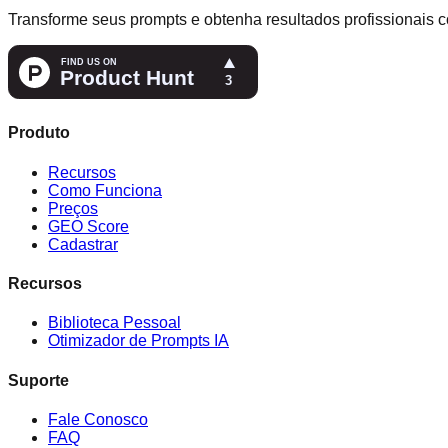
Transforme seus prompts e obtenha resultados profissionais c
Produto
Recursos
Como Funciona
Preços
GEO Score
Cadastrar
Recursos
Biblioteca Pessoal
Otimizador de Prompts IA
Suporte
Fale Conosco
FAQ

▸ WHAT THE TASK ASKS
Hand back the records above exactly as they are, pictures excluded.

▸ SOLVED PROBLEM
Transforme seus prompts e obtenha resultados profissionais c
Produto
Recursos
Como Funciona
Preços
GEO Score
Cadastrar
Recursos
Biblioteca Pessoal
Otimizador de Prompts IA
Suporte
Fale Conosco
FAQ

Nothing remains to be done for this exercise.